Richard Rothstein and Leah Rothstein, a father-daughter pair, are the authors of “Just Action: How to Challenge Segregation Enacted Under the Color of Law.” Richard Rothstein is author of The New York Times bestseller and precursor to his latest book “The Color of Law” on the history of housing segregation in America. Leah Rothstein has decades of experience in housing policy as a consultant to affordable housing developers and governments. Both live in the San Francisco Bay Area.

The two told the Tribune that they came together to write “Just Action” to answer a question that many readers of “The Color of Law,” including Leah, were left with: What do we do now?

This conversation has been edited for clarity.

Q. For those who haven’t read “The Color of Law,” do you mind briefly summing up its main point?

Richard Rothstein: The main point of “The Color of Law” is that the reason we’re an apartheid society is because of racially explicit government action at the federal, state and local levels. … Every (policy) was unconstitutional.

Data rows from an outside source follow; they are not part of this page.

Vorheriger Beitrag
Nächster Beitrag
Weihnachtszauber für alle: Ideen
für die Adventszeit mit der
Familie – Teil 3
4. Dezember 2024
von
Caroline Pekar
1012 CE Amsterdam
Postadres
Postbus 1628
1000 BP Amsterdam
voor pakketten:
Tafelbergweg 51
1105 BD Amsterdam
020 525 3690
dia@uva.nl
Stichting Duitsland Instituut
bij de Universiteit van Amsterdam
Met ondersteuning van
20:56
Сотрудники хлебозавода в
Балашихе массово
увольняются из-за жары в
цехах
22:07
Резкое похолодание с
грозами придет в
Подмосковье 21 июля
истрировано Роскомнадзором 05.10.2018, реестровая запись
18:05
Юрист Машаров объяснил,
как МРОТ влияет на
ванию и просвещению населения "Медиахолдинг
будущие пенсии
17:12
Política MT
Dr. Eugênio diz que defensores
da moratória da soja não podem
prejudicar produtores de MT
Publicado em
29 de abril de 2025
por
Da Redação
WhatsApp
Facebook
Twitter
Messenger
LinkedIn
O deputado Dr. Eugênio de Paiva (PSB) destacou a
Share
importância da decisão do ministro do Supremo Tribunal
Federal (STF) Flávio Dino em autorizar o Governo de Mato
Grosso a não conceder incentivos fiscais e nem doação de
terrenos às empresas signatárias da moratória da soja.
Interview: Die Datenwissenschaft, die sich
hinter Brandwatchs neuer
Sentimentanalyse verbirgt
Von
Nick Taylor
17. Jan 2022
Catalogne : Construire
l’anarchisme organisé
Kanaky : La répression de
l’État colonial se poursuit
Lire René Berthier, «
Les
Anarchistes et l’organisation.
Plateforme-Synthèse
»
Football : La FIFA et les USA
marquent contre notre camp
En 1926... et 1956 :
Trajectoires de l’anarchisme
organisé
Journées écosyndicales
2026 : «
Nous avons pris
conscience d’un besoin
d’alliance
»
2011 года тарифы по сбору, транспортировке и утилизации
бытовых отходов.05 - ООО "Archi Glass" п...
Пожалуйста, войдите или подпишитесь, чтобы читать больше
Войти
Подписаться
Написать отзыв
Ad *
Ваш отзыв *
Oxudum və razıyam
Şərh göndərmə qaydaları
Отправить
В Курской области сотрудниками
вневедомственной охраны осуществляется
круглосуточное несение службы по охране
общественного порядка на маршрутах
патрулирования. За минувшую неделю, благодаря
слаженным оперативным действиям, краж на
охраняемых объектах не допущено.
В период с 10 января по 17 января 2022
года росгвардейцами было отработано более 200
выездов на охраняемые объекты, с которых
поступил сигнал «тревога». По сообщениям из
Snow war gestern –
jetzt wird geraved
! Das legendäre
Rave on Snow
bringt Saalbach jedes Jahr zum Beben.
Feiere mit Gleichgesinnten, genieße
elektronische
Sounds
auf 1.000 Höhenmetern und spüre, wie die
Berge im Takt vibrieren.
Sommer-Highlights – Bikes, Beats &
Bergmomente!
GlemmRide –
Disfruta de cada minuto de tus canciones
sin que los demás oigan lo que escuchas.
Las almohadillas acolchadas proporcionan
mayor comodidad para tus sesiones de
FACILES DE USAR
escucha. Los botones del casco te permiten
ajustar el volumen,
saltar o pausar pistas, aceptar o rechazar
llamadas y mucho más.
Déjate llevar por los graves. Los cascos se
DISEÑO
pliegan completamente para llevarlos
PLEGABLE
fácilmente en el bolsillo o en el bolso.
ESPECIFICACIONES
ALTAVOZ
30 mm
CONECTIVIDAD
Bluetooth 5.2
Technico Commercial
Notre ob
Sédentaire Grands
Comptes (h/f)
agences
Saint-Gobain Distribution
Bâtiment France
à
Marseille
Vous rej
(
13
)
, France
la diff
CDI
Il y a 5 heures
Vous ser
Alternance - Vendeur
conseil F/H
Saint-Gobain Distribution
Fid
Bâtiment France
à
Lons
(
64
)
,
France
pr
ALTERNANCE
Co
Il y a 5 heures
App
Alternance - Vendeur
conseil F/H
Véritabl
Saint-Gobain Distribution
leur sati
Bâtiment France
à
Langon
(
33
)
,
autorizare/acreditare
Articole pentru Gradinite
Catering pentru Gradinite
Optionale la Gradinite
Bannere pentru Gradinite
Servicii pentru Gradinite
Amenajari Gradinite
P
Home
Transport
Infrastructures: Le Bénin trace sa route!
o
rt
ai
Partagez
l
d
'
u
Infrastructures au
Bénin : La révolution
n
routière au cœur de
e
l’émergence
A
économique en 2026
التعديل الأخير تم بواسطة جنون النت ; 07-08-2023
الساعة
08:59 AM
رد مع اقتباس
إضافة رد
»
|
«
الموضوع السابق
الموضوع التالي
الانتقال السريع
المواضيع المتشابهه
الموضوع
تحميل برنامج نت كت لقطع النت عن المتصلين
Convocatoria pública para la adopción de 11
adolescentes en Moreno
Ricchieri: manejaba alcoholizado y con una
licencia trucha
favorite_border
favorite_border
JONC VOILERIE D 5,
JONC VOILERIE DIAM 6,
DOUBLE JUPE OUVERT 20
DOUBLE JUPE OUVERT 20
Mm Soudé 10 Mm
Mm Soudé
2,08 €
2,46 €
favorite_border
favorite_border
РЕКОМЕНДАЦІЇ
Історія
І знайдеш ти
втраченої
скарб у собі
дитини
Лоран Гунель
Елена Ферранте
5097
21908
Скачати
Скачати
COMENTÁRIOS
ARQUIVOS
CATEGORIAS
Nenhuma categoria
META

Q. What are some of the consequences that come with housing segregation?

Leah Rothstein: Segregation of our communities underlies many of our most serious social problems. … Those who grew up in segregated African American communities, likely low-income communities, have worse health outcomes than those in white communities, even poor white communities. There’s income disparities from growing up in what are called “lower opportunity neighborhoods” where there’s less access to jobs and ... to banks. And then educational disparities. ... (Students have a) lack of access to healthy foods ... parents are working longer hours ... (students) likely have more contact with police; and there’s more violence and crime and higher levels of stress.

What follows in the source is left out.